Of course, this cogitation reminds me of the still ongoing dispute between Express Scripts and Walgreens. As the FEHBlog recalls, Walgreens wanted Express Scripts to pay for pharmacist advice to customers. Interestingly, CVS Caremark announced yesterday a study
highlights the central role pharmacists play in improving the health of their patients and how our programs leverage that expertise as we reinvent pharmacy care," Foulkes said. "The program featured counseling by pharmacists at retail stores and a dedicated pharmacist call center for those identified as having diabetes. The pharmacist interventions resulted in increased patient adherence and encouraged higher initiation rates of medications needed to best treat diabetes. The results show we are helping people on their path to better health."
The FEHBlog does expect that the pharmacy chains will win this battle over time.

The NHE reports "Physician and clinical services spending, which accounted for 20 percent of total health care spending, grew 2.5 percent to reach $515.5 billion in 2010, slowing from 3.3-percent growth in 2009." The AMA News has been very concerned about this recession related slowdown. A recent AMA News story concerns a study which finds that more people from age 19 to 26 report having a doctor which offers a glimmer of hope for the medical community.

The FEHBlog is betting that the mapping of the human genome eventually will pull the cost curve down permanently. The Wall Street Journal reports that medical technology is on the verge of charging $1,000 -- the cost of an MRI test -- to map an individual's DNA -- down from $350,000 about five years ago. And the price will go lower over time.
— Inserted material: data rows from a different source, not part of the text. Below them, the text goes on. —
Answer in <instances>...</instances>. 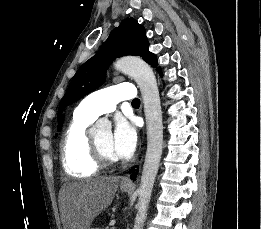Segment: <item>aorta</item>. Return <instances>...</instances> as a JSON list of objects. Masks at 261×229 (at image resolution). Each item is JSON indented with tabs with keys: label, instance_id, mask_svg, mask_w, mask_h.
<instances>
[{
	"label": "aorta",
	"instance_id": "1",
	"mask_svg": "<svg viewBox=\"0 0 261 229\" xmlns=\"http://www.w3.org/2000/svg\"><path fill=\"white\" fill-rule=\"evenodd\" d=\"M114 68L129 74L136 80L138 86H140L144 102L147 151L139 189L136 191L139 201L136 205L137 215L133 225V229H143L163 149V123L159 90L151 66L138 56L118 58L114 62ZM93 131L95 141L102 139L104 135L105 137H112L111 123L107 117L99 119L91 129V133Z\"/></svg>",
	"mask_w": 261,
	"mask_h": 229
}]
</instances>
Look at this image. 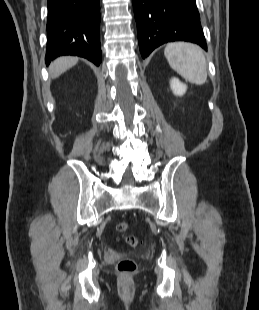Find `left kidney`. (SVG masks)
<instances>
[{
    "instance_id": "1",
    "label": "left kidney",
    "mask_w": 259,
    "mask_h": 310,
    "mask_svg": "<svg viewBox=\"0 0 259 310\" xmlns=\"http://www.w3.org/2000/svg\"><path fill=\"white\" fill-rule=\"evenodd\" d=\"M170 87L173 93L177 96H182L185 94L187 90V85L185 83H182L178 78L173 77L170 80Z\"/></svg>"
}]
</instances>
But understanding how genes work together to cause a condition or to develop a treatment will require extensive laboratory research far beyond merely analyzing the genome, said Karen Kaul, a molecular pathologist at NorthShore University HealthSystem in Evanston, Ill., and spokeswoman for the American Society for Clinical Pathology.
"We are just beginning to scratch the surface about what [genomic] changes are clinically relevant," she said. "I think we have to be realistic and a little cautious" about current genomic information.
True but as a wise philosopher once said "If you build it, they will come."